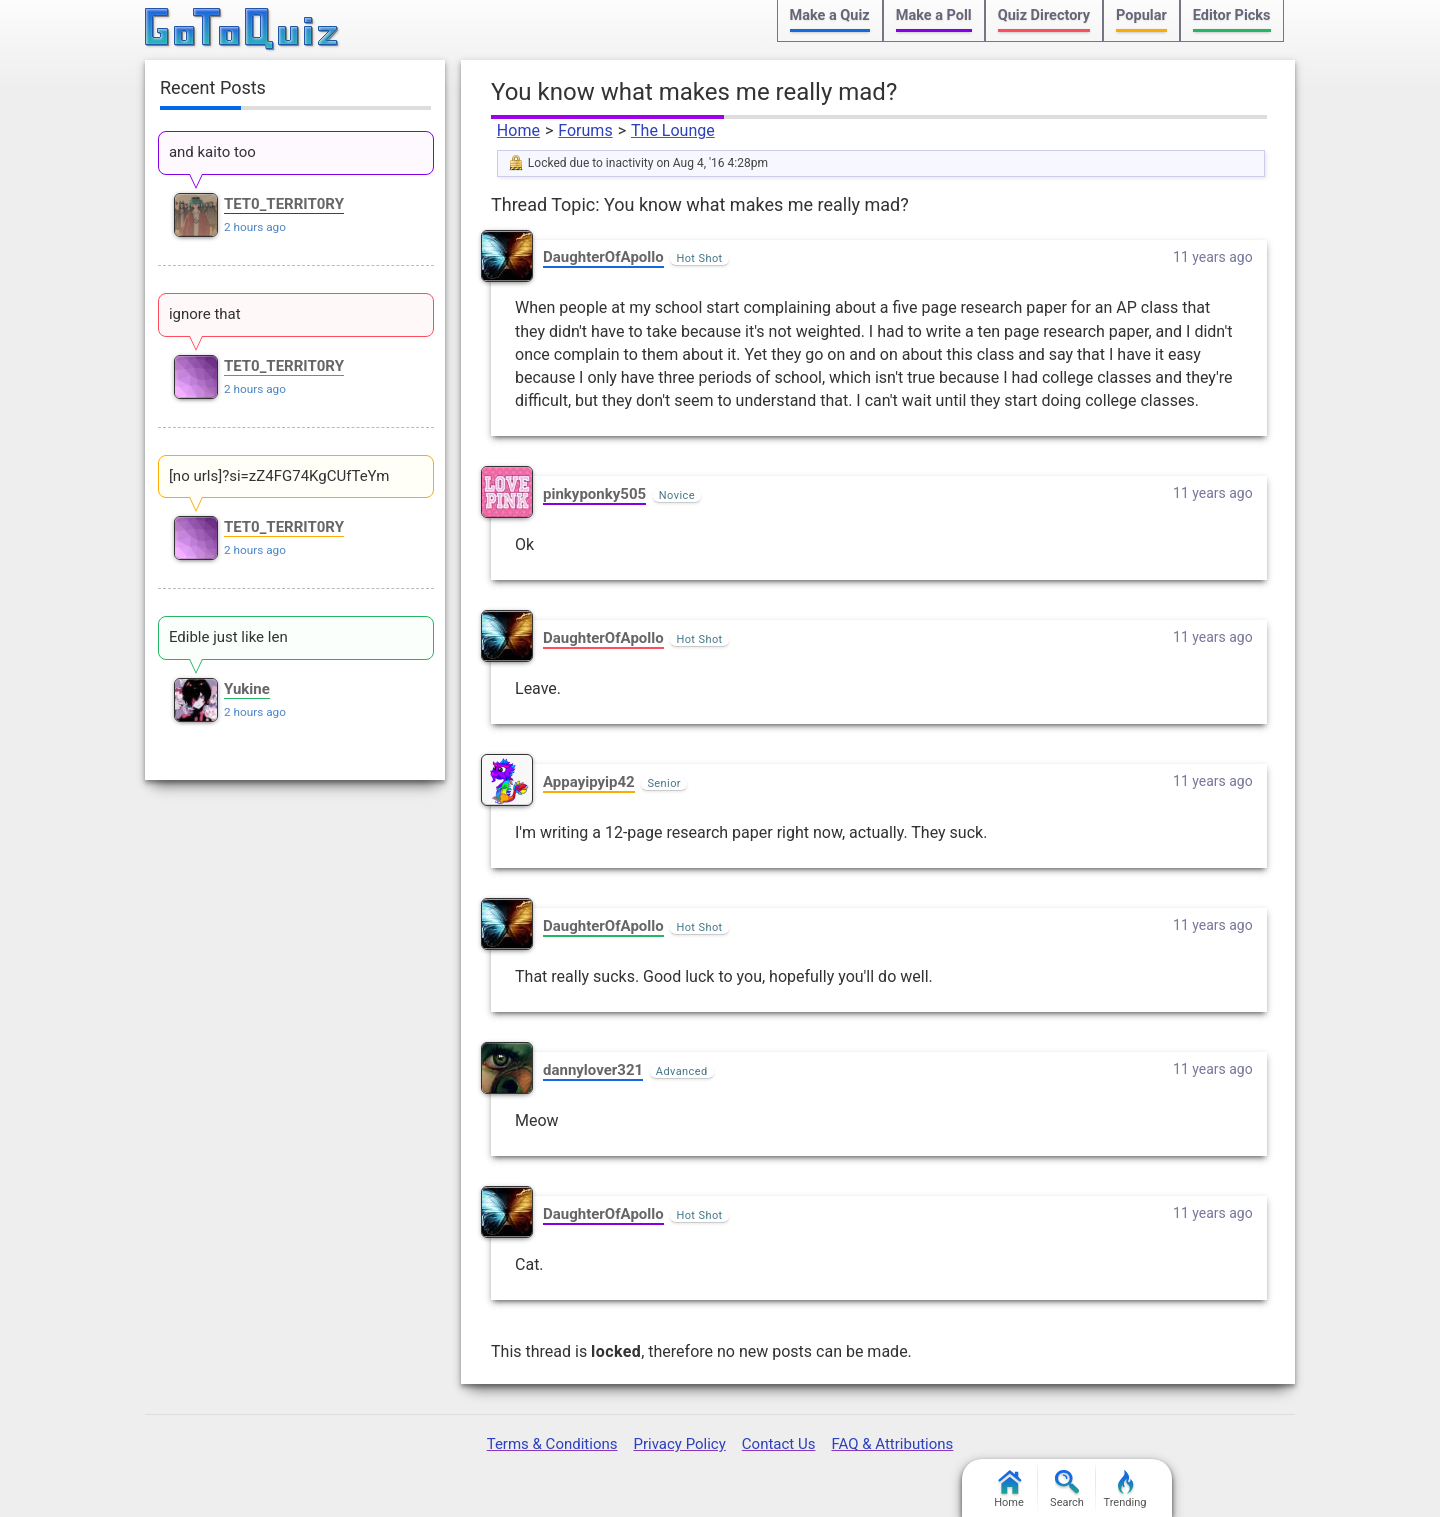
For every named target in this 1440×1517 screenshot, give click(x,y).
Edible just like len (228, 637)
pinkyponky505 (594, 494)
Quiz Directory (1044, 15)
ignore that (205, 314)
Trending (1125, 1489)
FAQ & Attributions (892, 1444)
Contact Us (779, 1444)
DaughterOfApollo (603, 257)
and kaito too (212, 152)
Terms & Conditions (552, 1444)
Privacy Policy (679, 1444)
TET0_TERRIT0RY (284, 204)
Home (518, 130)
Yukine (247, 689)
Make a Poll (934, 15)
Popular (1141, 15)
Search (1067, 1489)
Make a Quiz (830, 15)
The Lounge (673, 130)
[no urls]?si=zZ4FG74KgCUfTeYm (279, 476)
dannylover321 (593, 1070)
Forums (585, 130)
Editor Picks (1232, 15)
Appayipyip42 (589, 782)
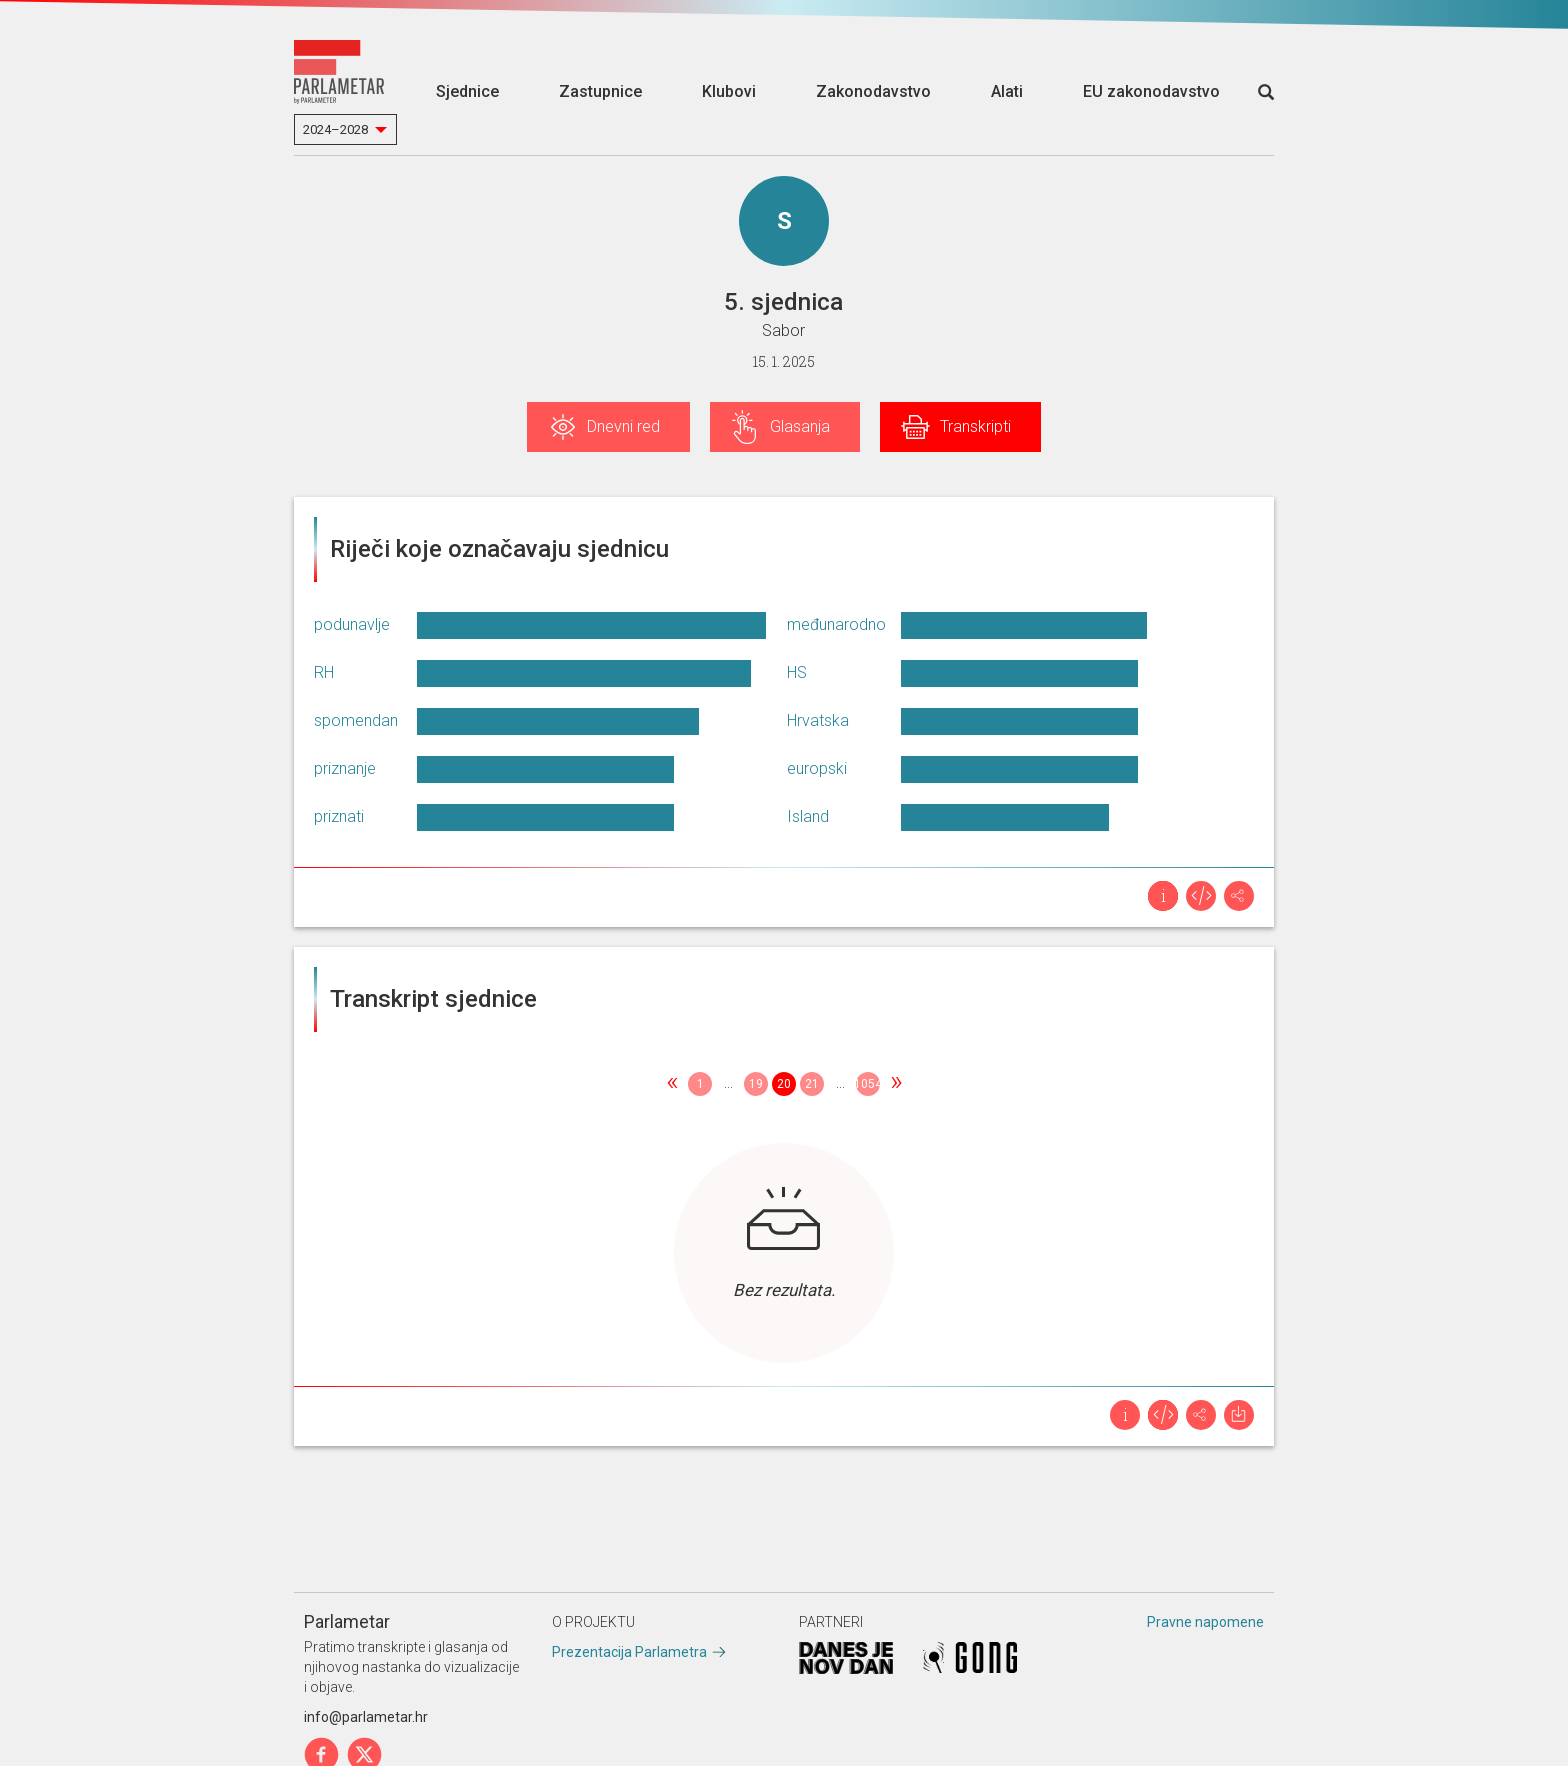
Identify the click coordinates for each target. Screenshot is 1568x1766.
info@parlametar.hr (366, 1717)
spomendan (356, 720)
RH (324, 672)
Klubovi (729, 91)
____________
◆ Prompt
Wherever the word "target" appears in the entries above, copy that whole line.

◆ Your solution
For every named target in this 1440×1517 screenshot, give click(x,y).
Identify the click coordinates for each target. Screenshot is 1568x1766.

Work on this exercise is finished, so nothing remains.